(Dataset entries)
>>>

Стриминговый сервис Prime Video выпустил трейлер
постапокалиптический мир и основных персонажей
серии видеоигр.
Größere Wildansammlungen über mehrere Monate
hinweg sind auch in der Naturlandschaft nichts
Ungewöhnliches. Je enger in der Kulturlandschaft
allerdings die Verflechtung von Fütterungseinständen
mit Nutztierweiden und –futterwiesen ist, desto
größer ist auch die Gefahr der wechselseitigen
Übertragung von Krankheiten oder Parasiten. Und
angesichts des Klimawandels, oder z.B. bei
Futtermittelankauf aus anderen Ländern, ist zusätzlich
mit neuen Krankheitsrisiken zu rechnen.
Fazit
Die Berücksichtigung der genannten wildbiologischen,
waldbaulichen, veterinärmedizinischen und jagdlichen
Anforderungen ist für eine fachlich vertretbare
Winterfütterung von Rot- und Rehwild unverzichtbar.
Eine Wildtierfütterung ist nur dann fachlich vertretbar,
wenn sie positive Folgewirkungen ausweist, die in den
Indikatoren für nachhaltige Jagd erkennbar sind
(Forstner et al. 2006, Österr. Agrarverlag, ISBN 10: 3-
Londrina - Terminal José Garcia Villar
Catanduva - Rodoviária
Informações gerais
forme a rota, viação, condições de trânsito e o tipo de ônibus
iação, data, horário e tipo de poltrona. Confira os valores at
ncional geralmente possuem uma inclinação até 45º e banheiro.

<<<
>>>

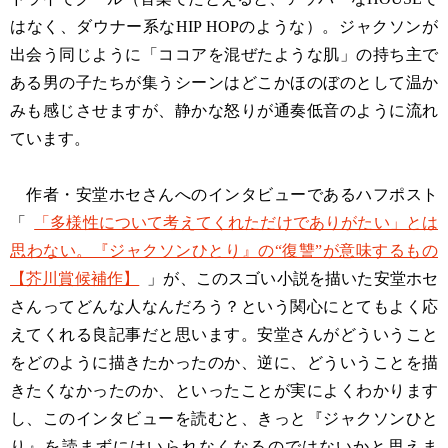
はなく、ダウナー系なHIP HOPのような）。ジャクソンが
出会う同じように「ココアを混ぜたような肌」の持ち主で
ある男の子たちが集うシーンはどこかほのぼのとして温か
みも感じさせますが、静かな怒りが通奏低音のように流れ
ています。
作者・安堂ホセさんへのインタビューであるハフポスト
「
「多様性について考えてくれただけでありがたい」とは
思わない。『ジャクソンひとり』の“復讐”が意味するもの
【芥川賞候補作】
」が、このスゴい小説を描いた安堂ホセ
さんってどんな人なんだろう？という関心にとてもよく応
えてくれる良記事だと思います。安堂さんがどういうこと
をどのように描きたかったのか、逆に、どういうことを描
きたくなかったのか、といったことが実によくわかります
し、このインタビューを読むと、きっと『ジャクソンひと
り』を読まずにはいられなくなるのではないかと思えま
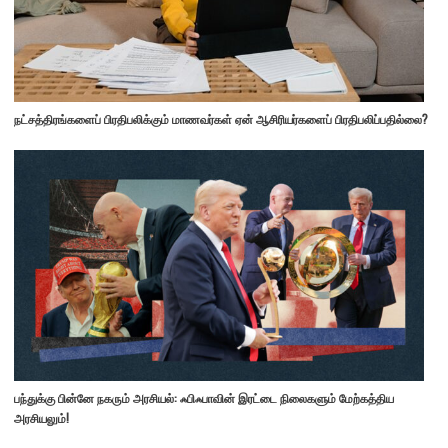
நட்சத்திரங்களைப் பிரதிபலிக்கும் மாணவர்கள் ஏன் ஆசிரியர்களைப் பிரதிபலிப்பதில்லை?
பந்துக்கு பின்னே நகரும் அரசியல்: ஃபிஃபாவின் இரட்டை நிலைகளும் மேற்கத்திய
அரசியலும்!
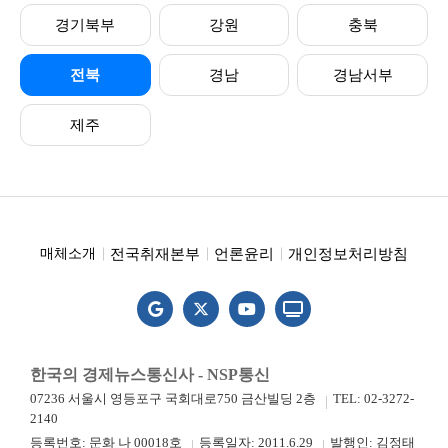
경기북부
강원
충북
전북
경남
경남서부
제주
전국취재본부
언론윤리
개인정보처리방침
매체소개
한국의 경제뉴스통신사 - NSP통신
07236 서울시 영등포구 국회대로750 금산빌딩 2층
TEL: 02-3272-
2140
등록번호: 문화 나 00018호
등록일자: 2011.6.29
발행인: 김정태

<<<
>>>

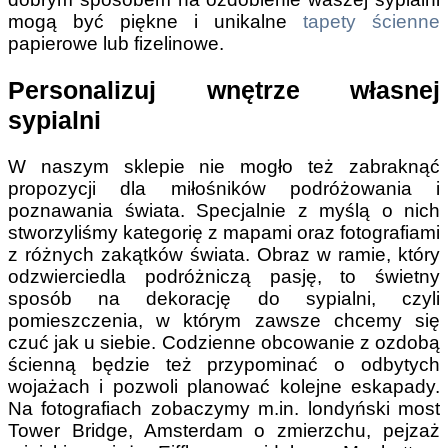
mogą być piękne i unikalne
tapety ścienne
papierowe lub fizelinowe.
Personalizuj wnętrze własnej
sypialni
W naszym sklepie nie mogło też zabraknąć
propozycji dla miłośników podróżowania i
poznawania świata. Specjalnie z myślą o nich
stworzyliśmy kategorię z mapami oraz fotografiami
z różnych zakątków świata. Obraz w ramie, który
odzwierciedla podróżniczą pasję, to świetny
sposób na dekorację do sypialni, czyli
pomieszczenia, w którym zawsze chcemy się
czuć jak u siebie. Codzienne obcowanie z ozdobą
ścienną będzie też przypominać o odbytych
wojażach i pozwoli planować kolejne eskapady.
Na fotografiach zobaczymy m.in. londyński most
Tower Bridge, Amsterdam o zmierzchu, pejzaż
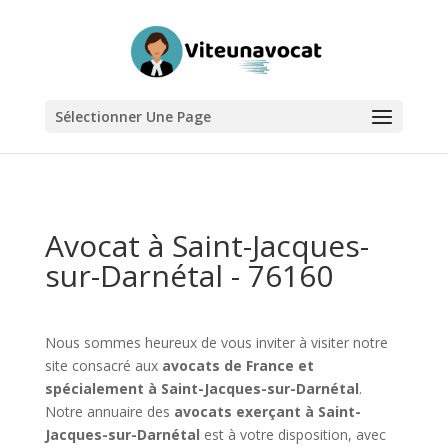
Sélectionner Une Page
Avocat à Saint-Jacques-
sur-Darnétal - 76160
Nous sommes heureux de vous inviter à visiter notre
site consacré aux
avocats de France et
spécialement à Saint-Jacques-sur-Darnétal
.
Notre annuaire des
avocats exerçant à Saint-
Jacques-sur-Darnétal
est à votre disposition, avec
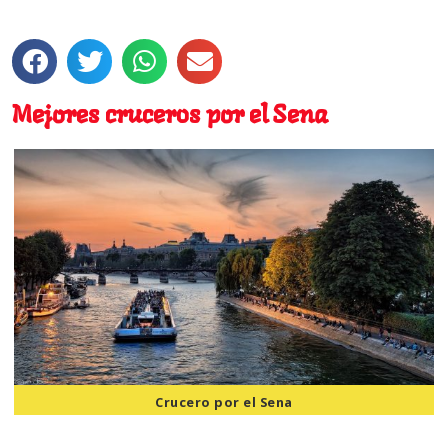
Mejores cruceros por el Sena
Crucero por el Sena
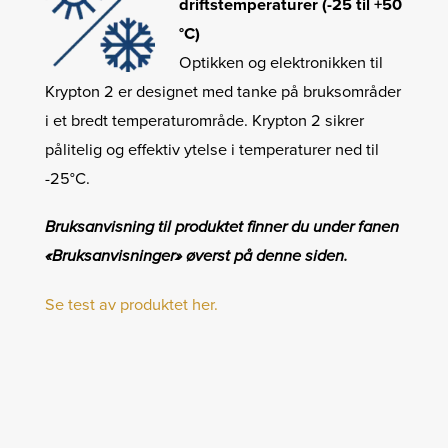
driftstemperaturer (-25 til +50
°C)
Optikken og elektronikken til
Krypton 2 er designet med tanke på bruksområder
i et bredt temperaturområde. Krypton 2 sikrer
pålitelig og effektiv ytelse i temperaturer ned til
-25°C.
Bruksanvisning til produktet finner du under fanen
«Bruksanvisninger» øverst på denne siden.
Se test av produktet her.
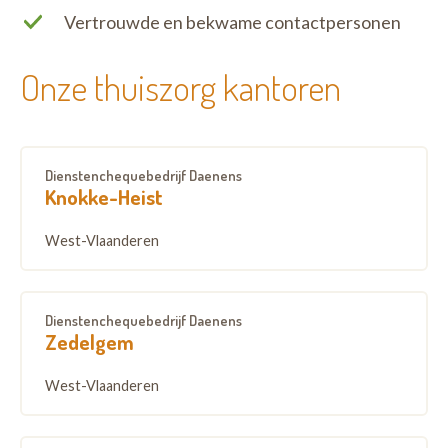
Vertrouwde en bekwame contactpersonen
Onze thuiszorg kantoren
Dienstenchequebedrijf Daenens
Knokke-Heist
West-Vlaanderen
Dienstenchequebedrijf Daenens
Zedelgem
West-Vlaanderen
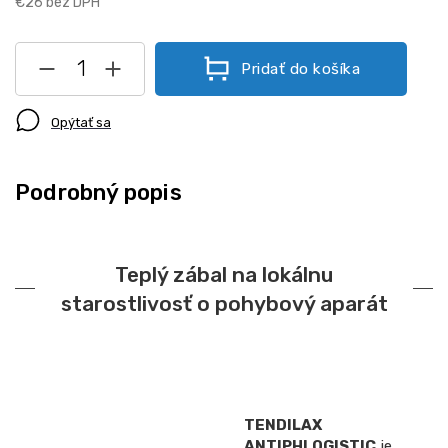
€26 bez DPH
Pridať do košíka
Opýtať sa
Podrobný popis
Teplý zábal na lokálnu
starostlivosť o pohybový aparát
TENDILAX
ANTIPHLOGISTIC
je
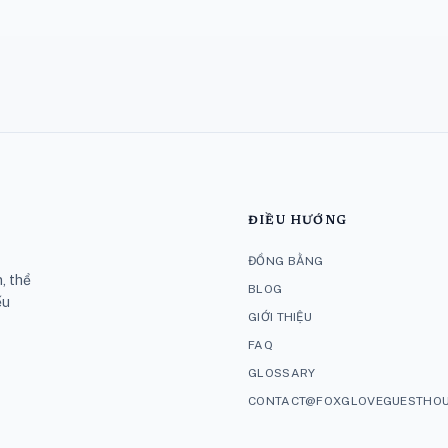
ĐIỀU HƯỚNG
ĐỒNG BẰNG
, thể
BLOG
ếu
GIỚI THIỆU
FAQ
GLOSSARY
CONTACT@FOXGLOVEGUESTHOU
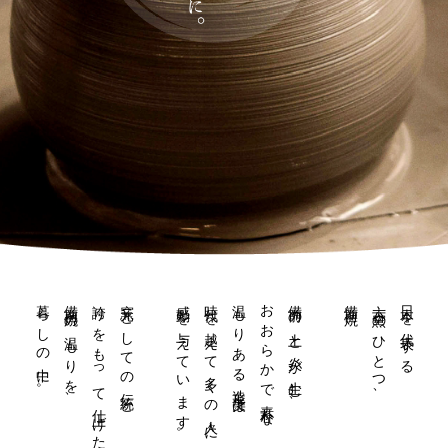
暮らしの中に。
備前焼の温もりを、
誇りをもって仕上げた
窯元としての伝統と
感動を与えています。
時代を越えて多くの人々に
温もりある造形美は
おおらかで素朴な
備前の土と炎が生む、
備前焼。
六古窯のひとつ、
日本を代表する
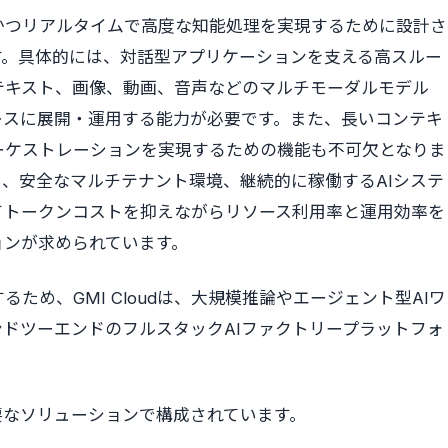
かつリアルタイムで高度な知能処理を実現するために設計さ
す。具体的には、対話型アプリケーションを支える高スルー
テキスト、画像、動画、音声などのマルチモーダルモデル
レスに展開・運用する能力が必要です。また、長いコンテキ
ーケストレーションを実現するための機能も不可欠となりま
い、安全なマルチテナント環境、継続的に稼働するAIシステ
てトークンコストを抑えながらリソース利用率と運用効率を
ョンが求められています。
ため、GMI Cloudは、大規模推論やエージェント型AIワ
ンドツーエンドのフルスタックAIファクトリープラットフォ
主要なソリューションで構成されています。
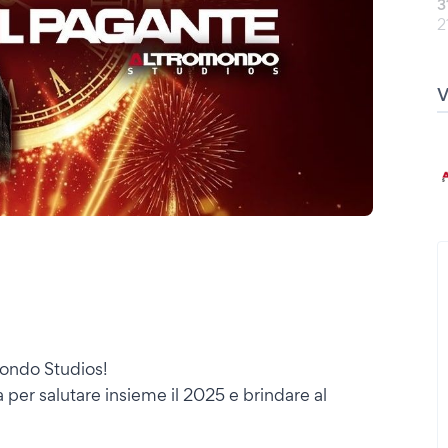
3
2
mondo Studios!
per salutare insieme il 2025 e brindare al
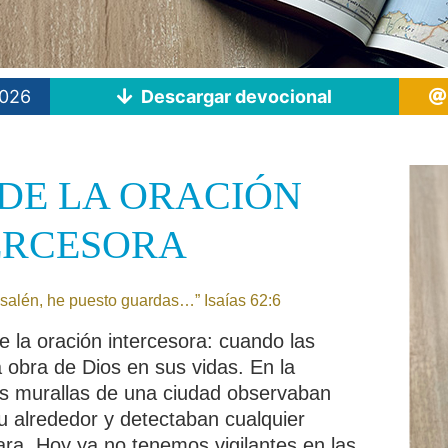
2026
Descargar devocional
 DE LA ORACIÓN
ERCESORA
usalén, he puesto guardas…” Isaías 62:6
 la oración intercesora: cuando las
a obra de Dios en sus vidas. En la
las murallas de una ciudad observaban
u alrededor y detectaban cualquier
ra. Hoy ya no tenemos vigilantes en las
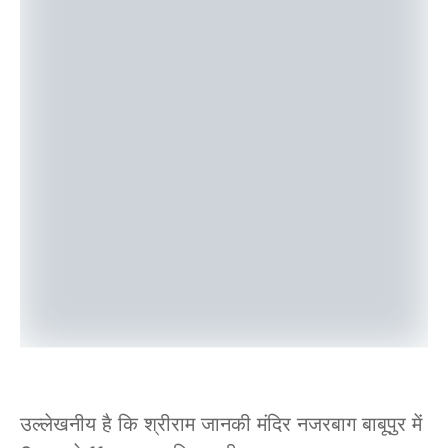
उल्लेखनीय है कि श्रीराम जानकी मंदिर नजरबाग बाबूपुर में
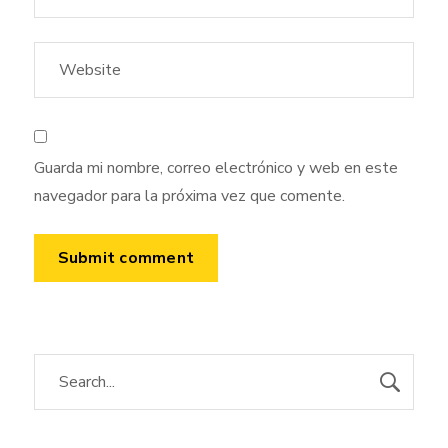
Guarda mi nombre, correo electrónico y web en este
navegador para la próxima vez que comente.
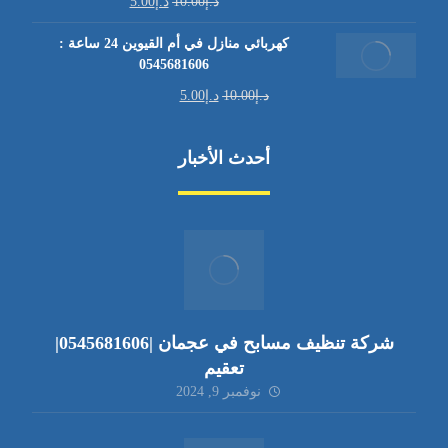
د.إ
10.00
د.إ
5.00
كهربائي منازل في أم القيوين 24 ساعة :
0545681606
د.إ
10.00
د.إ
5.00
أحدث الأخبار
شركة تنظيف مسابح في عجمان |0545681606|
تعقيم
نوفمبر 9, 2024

<<<

WHAT TO WORK ON: The lines of the records that contain the string "oder" should be located and copied.

SOLUTION TO THIS EXERCISE:
Übertragung von Krankheiten oder Parasiten. Und
angesichts des Klimawandels, oder z.B. bei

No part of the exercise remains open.